Mesa de café
El cafetín y la democracia
Erdosain
Abel está molesto porque un compañero de trabajo lo acusó de charlatán de café. —Es un irrespetuoso -dice-, me descalifica con esa frase porque no es capaz de refutar mis argumentos y no se aguanta las críticas.
Marcial lo mira y sonríe sin decir palabra. Después lo llama a Quito para pedirle un té y le dice: —No sé por qué te molesta tanto.
—¿Y te parece poco? Me dicen charlatán de café y, ¿qué querés que haga, que lo festeje, que me muera de risa?
—Yo en tu lugar me enorgullecería -dice Marcial- porque, en el peor de los casos, el charlatán de café no jode a nadie, habla y a lo sumo exagera, fantasea, miente, casi como un escritor. Los que son bravos no son los charlatanes de café, son algunos que no hablan tanto pero dañan.
—No tenés que sentirte molesto -le digo a modo de consuelo-. La mesa de café es una institución honorable de la democracia. En el café se habla, se discute, y está bien que así sea.
—¿Pero qué se decide en un café? -pregunta José.
—Nada -responde Marcial-, y está bien que así sea. Si en esta mesa se decidiera algo, yo dejaría de venir.
—Yo lo único que acepto que se decida es organizar un asado para el viernes a la noche -digo.
—Un historiador conocido aseguraba -recuerda Marcial- que, mientras funcione el café, la democracia está asegurada.

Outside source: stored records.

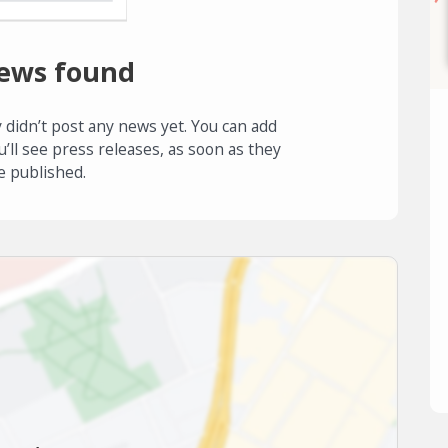
ews found
 didn’t post any news yet. You can add
u’ll see press releases, as soon as they
e published.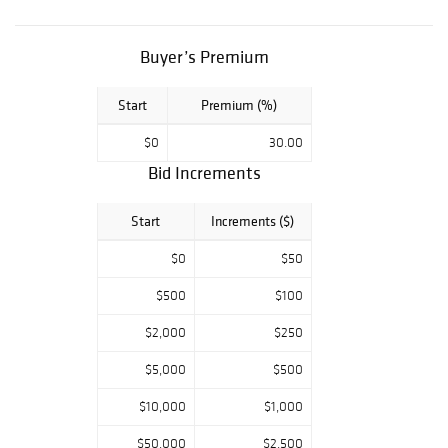
porcelain pieces,
as well as the
rarest paintings,
Buyer’s Premium
selected by
renown
Start
Premium (%)
authorities in
$0
30.00
their fields, await
Bid Increments
your presence.
Five Star
Start
Increments ($)
Auctions,
conveniently
$0
$50
accessible by
registration on
$500
$100
Liveauctioneers,
$2,000
$250
Bidsquare
platforms,
$5,000
$500
welcome the
$10,000
$1,000
neophyte as well
as the expert in
$50,000
$2,500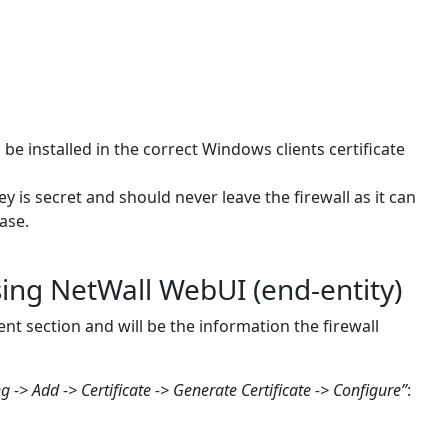
 be installed in the correct Windows clients certificate
ey is secret and should never leave the firewall as it can
ase.
sing NetWall WebUI (end-entity)
nt section and will be the information the firewall
g -> Add -> Certificate -> Generate Certificate -> Configure”
: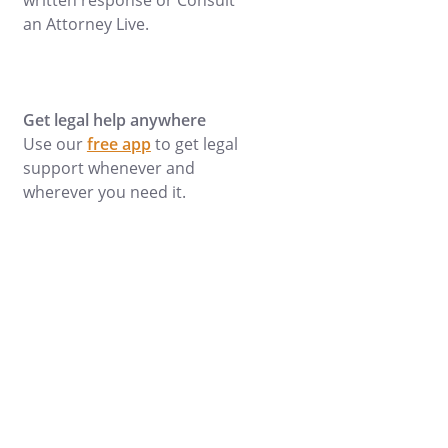
written response or Consult
an Attorney Live.
Get legal help anywhere
Use our
free app
to get legal
support whenever and
wherever you need it.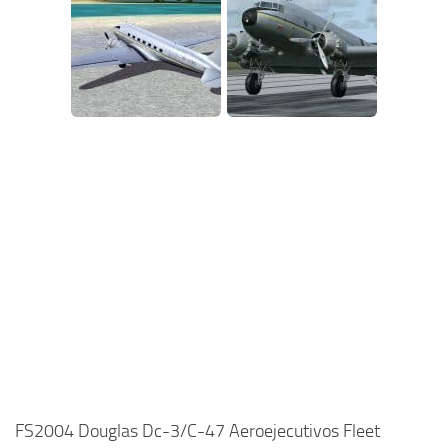
FS2004 Douglas Dc-3/C-47 Aeroejecutivos Fleet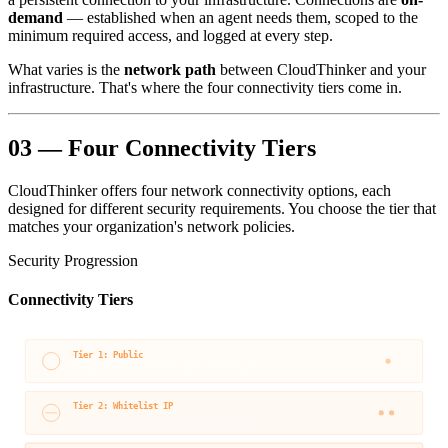
demand
— established when an agent needs them, scoped to the
minimum required access, and logged at every step.
What varies is the
network path
between CloudThinker and your
infrastructure. That's where the four connectivity tiers come in.
03 — Four Connectivity Tiers
CloudThinker offers four network connectivity options, each
designed for different security requirements. You choose the tier that
matches your organization's network policies.
Security Progression
Connectivity Tiers
Tier 1: Public
Direct internet via HTTPS, TLS 1.3 encryption
Tier 2: Whitelist IP
Customer allows CloudThinker static IP range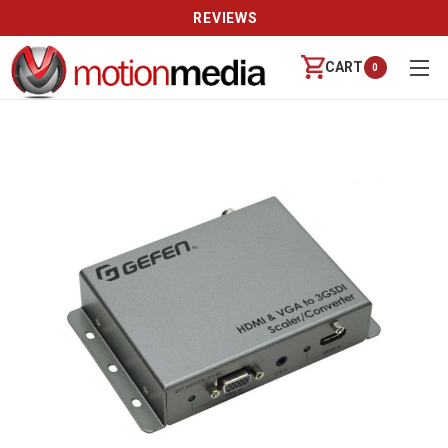
REVIEWS
CART
0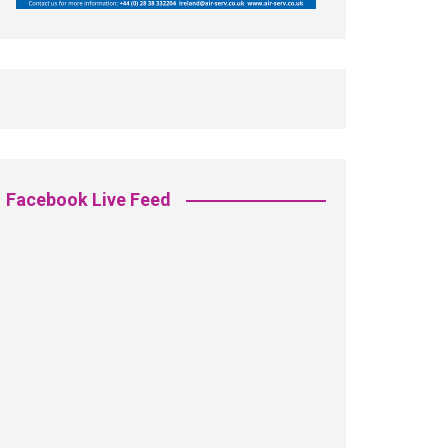
Facebook Live Feed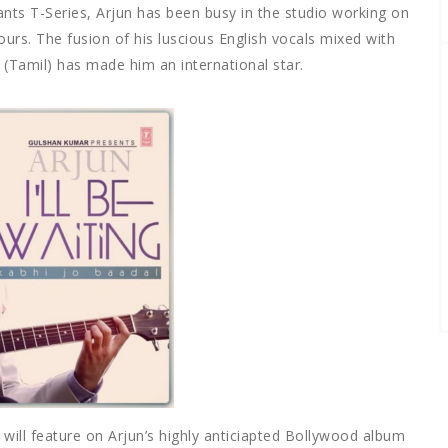
ants T-Series, Arjun has been busy in the studio working on
urs. The fusion of his luscious English vocals mixed with
(Tamil) has made him an international star.
 will feature on Arjun’s highly anticiapted Bollywood album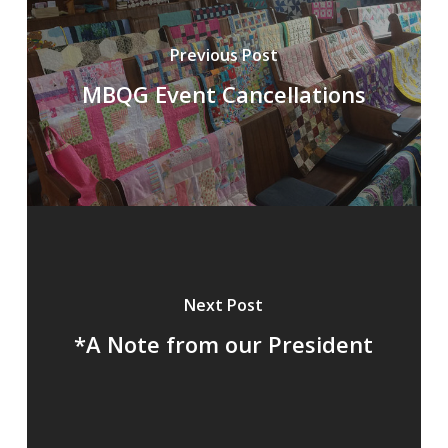
Previous Post
MBQG Event Cancellations
Next Post
*A Note from our President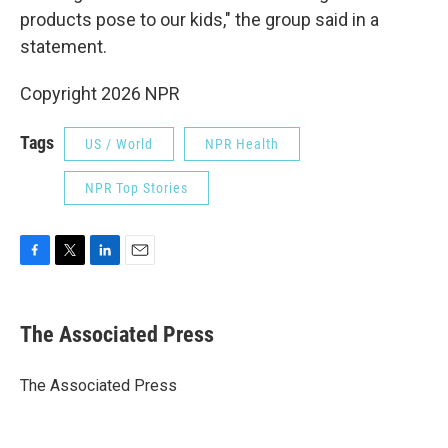
products pose to our kids," the group said in a
statement.
Copyright 2026 NPR
Tags
US / World
NPR Health
NPR Top Stories
F
T
L
E
a
w
i
m
c
i
n
a
e
t
k
i
The Associated Press
b
t
e
l
o
e
d
o
r
I
The Associated Press
k
n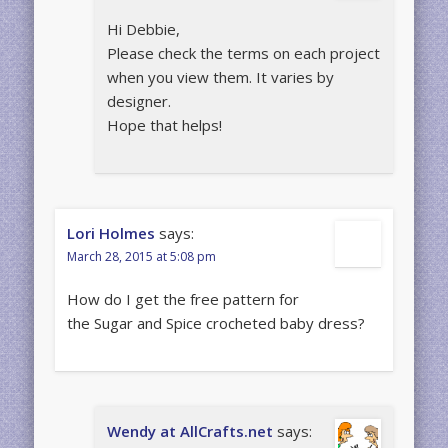
Hi Debbie,
Please check the terms on each project
when you view them. It varies by
designer.
Hope that helps!
Lori Holmes
says:
March 28, 2015 at 5:08 pm
How do I get the free pattern for
the Sugar and Spice crocheted baby dress?
Wendy at AllCrafts.net
says: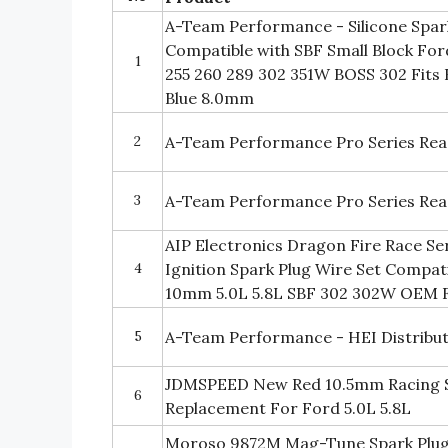
A-Team Performance - Silicone Spark
Compatible with SBF Small Block For
1
255 260 289 302 351W BOSS 302 Fits 
Blue 8.0mm
2
A-Team Performance Pro Series Read
3
A-Team Performance Pro Series Read
AIP Electronics Dragon Fire Race S
4
Ignition Spark Plug Wire Set Compat
10mm 5.0L 5.8L SBF 302 302W OEM F
5
A-Team Performance - HEI Distribut
JDMSPEED New Red 10.5mm Racing S
6
Replacement For Ford 5.0L 5.8L
Moroso 9872M Mag-Tune Spark Plug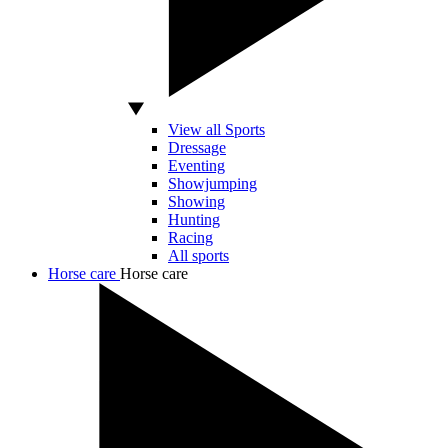
View all Sports
Dressage
Eventing
Showjumping
Showing
Hunting
Racing
All sports
Horse care
Horse care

—¿No te parece que exagera un poco?
—No demasiado -responde-. Según este historiador, la Revolución de Mayo no sería imaginable sin el café Demarco y los otros cafetines que crecían cerca del bajo. El mismo historiador asegura que en la España republicana los cafetines hervían de gente que discutía al mejor estilo español. Las mesas de café en Viena, Zurich, Londres o París fueron célebres, al punto que un ensayista genial como George Steiner llegó a decir que el café es el termómetro de la democracia.

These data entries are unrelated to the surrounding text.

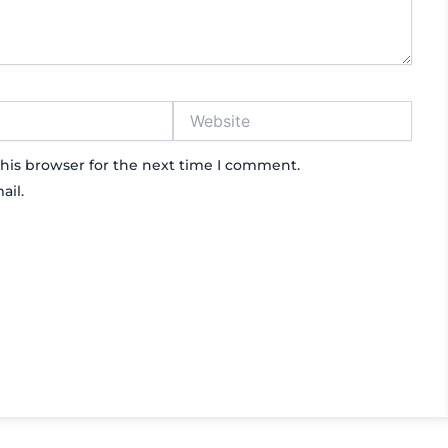
Website
his browser for the next time I comment.
ail.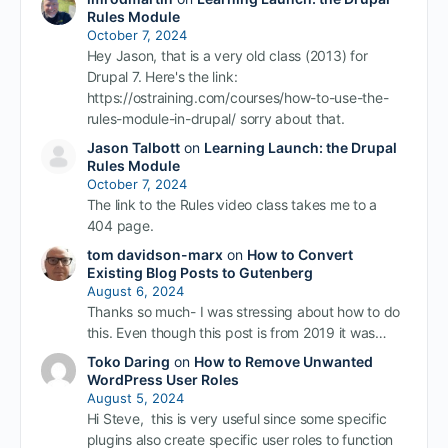
Rules Module
October 7, 2024
Hey Jason, that is a very old class (2013) for
Drupal 7. Here's the link:
https://ostraining.com/courses/how-to-use-the-
rules-module-in-drupal/ sorry about that.
Jason Talbott
on
Learning Launch: the Drupal
Rules Module
October 7, 2024
The link to the Rules video class takes me to a
404 page.
tom davidson-marx
on
How to Convert
Existing Blog Posts to Gutenberg
August 6, 2024
Thanks so much- I was stressing about how to do
this. Even though this post is from 2019 it was…
Toko Daring
on
How to Remove Unwanted
WordPress User Roles
August 5, 2024
Hi Steve, this is very useful since some specific
plugins also create specific user roles to function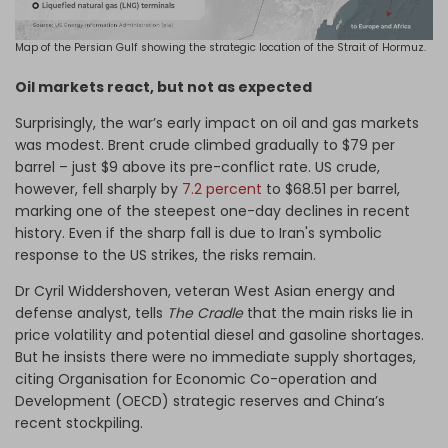
Map of the Persian Gulf showing the strategic location of the Strait of Hormuz.
Oil markets react, but not as expected
Surprisingly, the war’s early impact on oil and gas markets
was modest. Brent crude climbed gradually to $79 per
barrel – just $9 above its pre-conflict rate. US crude,
however, fell sharply by
7.2 percent
to $68.51 per barrel,
marking one of the steepest one-day declines in recent
history. Even if the sharp fall is due to Iran's symbolic
response to the US strikes, the risks remain.
Dr Cyril Widdershoven, veteran West Asian energy and
defense analyst, tells
The Cradle
that the main risks lie in
price volatility and potential diesel and gasoline shortages.
But he insists there were no immediate supply shortages,
citing Organisation for Economic Co-operation and
Development (OECD) strategic reserves and China’s
recent stockpiling.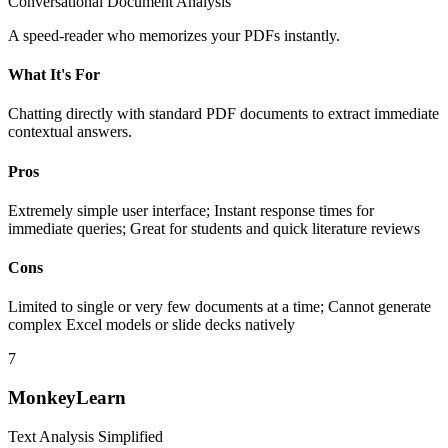
Conversational Document Analysis
A speed-reader who memorizes your PDFs instantly.
What It's For
Chatting directly with standard PDF documents to extract immediate
contextual answers.
Pros
Extremely simple user interface; Instant response times for
immediate queries; Great for students and quick literature reviews
Cons
Limited to single or very few documents at a time; Cannot generate
complex Excel models or slide decks natively
7
MonkeyLearn
Text Analysis Simplified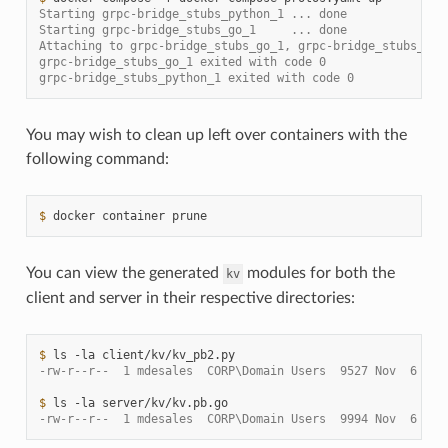
Starting grpc-bridge_stubs_python_1 ... done
Starting grpc-bridge_stubs_go_1     ... done
Attaching to grpc-bridge_stubs_go_1, grpc-bridge_stubs_pyt
grpc-bridge_stubs_go_1 exited with code 0
grpc-bridge_stubs_python_1 exited with code 0
You may wish to clean up left over containers with the
following command:
$ 
docker
container
You can view the generated
modules for both the
kv
client and server in their respective directories:
$ 
ls
-la
-rw-r--r--  1 mdesales  CORP\Domain Users  9527 Nov  6 21:
$ 
ls
-la
-rw-r--r--  1 mdesales  CORP\Domain Users  9994 Nov  6 21: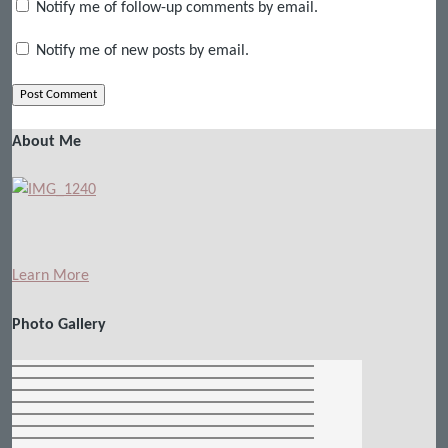
Notify me of follow-up comments by email.
Notify me of new posts by email.
About Me
Learn More
Photo Gallery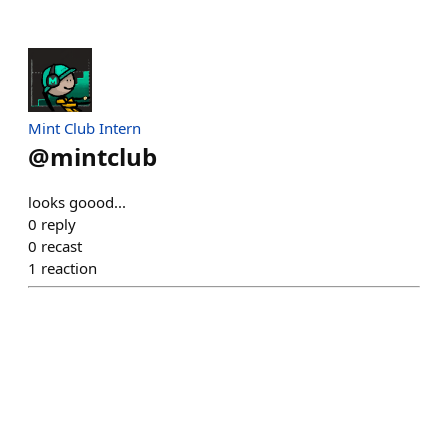
Mint Club Intern
@
mintclub
looks goood...
0
reply
0
recast
1
reaction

—No nos demos tanta manija -morigera José-, porque vamos a terminar pidiendo el poder para los bares.
—Eso nunca -dice Marcial-, los charlatanes de café como nosotros tenemos muy en claro que no debemos hacernos cargo de las cosas que decimos. El encanto, el swing del hombre del café es su exquisita y absoluta irresponsabilidad.
—Yo recuerdo una mesa de café en Madrid donde se juntaban Unamuno, Ramón Gómez de la Serna, Azorín, Pío Baroja... Unamuno siempre llegaba tarde y, antes de sentarse a la mesa, decía con su vozarrón que parecía salirle de las barbas: “No sé de lo que estáis hablando, pero desde ya me opongo”.

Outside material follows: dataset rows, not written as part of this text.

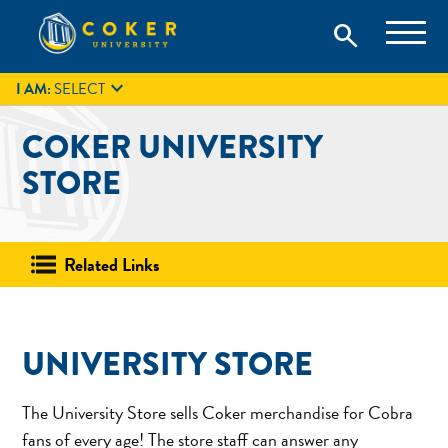
Skip
Coker University is a private university in Hartsville, South
search
Coker University
to
Carolina.
IT
GIVE
search
content

I AM:
SELECT
COKER UNIVERSITY
STORE
Related Links
UNIVERSITY STORE
The University Store sells Coker merchandise for Cobra
fans of every age! The store staff can answer any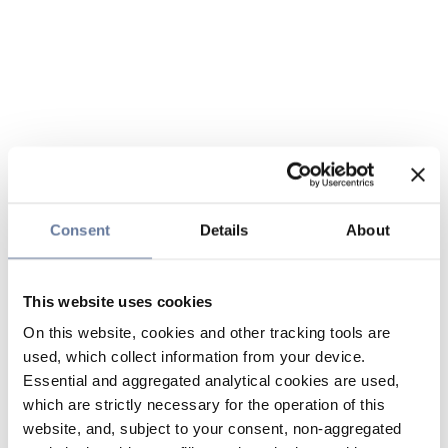
Consent
Details
About
This website uses cookies
On this website, cookies and other tracking tools are
used, which collect information from your device.
Essential and aggregated analytical cookies are used,
which are strictly necessary for the operation of this
website, and, subject to your consent, non-aggregated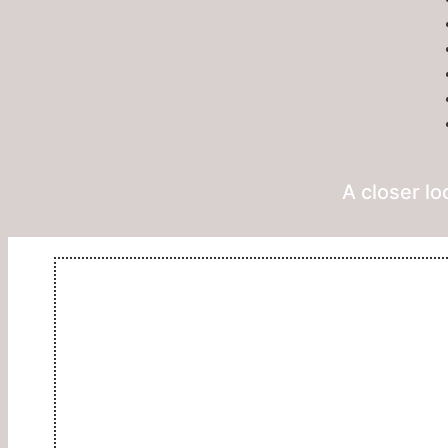
A closer lo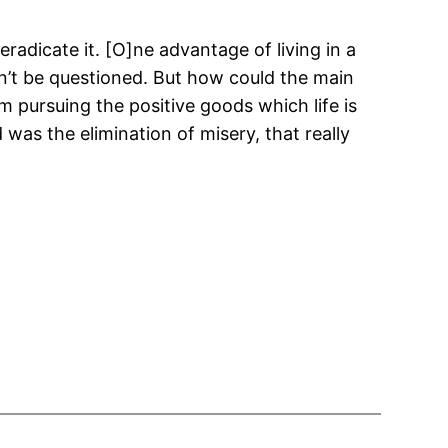
eradicate it. [O]ne advantage of living in a
an’t be questioned. But how could the main
om pursuing the positive goods which life is
was the elimination of misery, that really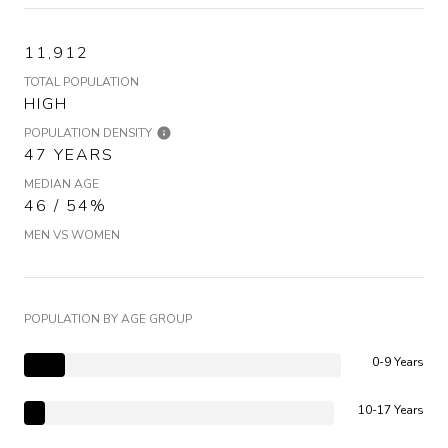
11,912
TOTAL POPULATION
HIGH
POPULATION DENSITY
47 YEARS
MEDIAN AGE
46 / 54%
MEN VS WOMEN
POPULATION BY AGE GROUP
0-9 Years
10-17 Years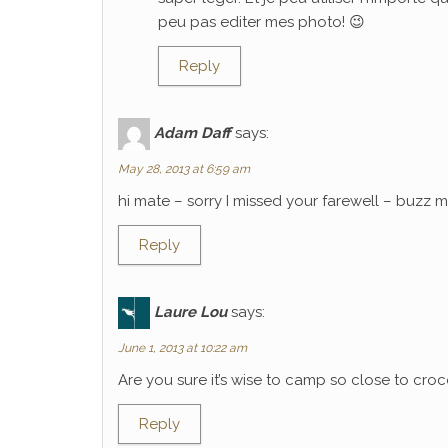
peu pas editer mes photo! 😉
Reply
Adam Daff
says:
May 28, 2013 at 6:59 am
hi mate – sorry I missed your farewell – buzz
Reply
Laure Lou
says:
June 1, 2013 at 10:22 am
Are you sure it’s wise to camp so close to croco
Reply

—Ése era un buen conversador de café -pondera Abel.
—Para terminar con las citas cultas te mencionaría las opiniones de un sociólogo que postula que el café es “el tercer lugar” indispensable para un mínimo de salud psíquica.
—¿Cómo es eso? -pregunta José.
—En la vida cotidiana de la gente hay dos lugares casi indispensables: la familia y el trabajo. Pues bien, para que nadie termine consumido por el aburrimiento, el estrés o la neurosis se aconseja un tercer lugar, y ese sitio se llama el bar. Mientras uno disponga de una mesa de amigos para conversar de lo que se le dé la gana sin tener la obligación de dar cuenta por ello, la salud mental y espiritual está asegurada.
—No comparto -dice Quito, el mozo que desde hace rato nos venía escuchando sin que nosotros nos percatáramos.